This repository contains the code and documentation for an empirical comparison of two popular LDA learning algorithms: Variational Inference (Gensim Implementation) and Gibbs Sampling (Mallet Implementation). This project aims to evaluate and compare the performance of these algorithms across various text datasets.
The project consists of several key stages:
- Preprocessing: Text datasets are preprocessed (tokenization, stopwords removal, lemmatization, and bi-grams/tri-grams creation) before modeling.

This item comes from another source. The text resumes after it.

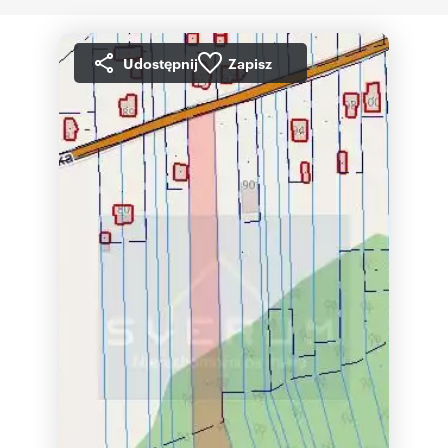
Udostępnij
Zapisz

- Training and Tuning: We explore different configurations of the number of topics and soruce dataset for comparison between the 2 learnign algorithms. For tuning, we optimizaed for cohehernce.
- Train LDA model using Variational Inference with Gensim.

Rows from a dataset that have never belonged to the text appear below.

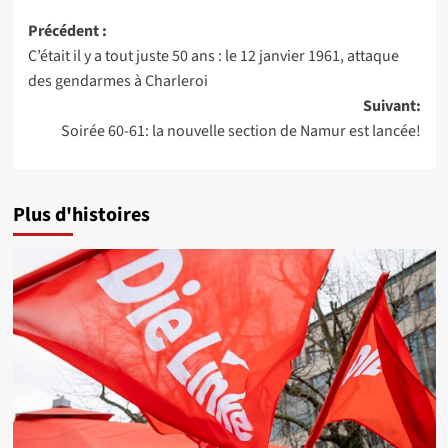
Navigation
Précédent :
C’était il y a tout juste 50 ans : le 12 janvier 1961, attaque
d’article
des gendarmes à Charleroi
Suivant:
Soirée 60-61: la nouvelle section de Namur est lancée!
Plus d'histoires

- Train LDA model using Gibbs Sampling with Mallet.
- Evaluation: The performance of the algorithms is evaluated using the intrusion test, leveraging Large Language Models (LLM) to assess topic quality.
This project was created by Sicun Chen and Ayush Hate.

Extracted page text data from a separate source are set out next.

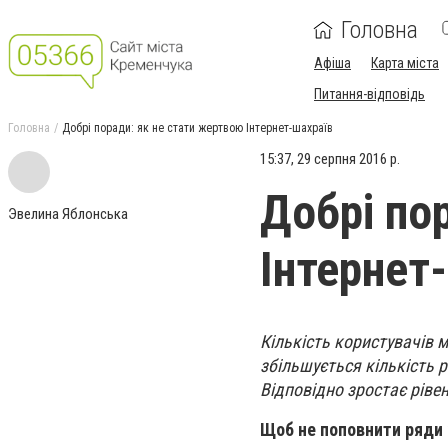
Головна
Афіша
Карта міста
Питання-відповідь
Головна
Добрі поради: як не стати жертвою Інтернет-шахраїв
15:37, 29 серпня 2016 р.
Добрі по
Эвелина Яблонська
Інтернет
Кількість користувачів 
збільшується кількість 
Відповідно зростає рівен
Щоб не поповнити ряди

This section includes references to key documentation and tutorials that heled us in this project:
- Gensim LDA Documentation - Documentation on using Gensim for topic modeling. Gensim LDA
- Gensim Coherence Documentation - Documentation on using Gensim for Coherence calculation. Gensim Coherence
- Gensim Tutorial - Tutorial using Gensim for topic modeling. Gensim Tutorial
- Gensim LDA Tips - A discussion on hyper-parameter setting for Gensim. Gensim LDA: Tips and Tricks
- Mallet Documentation - Documentation on using Mallet for topic modeling. Mallet Topic Modeling
- Mallet Tutorial - Tutorial using Mallet for topic modeling. Mallet Tutorial
- Mallet Python Wrapper - We adpated the wrapper fucntions implemented here: little-mallet-wrapper
These resources are fundamental for understanding the implementation details and enhancing the functionality of the project.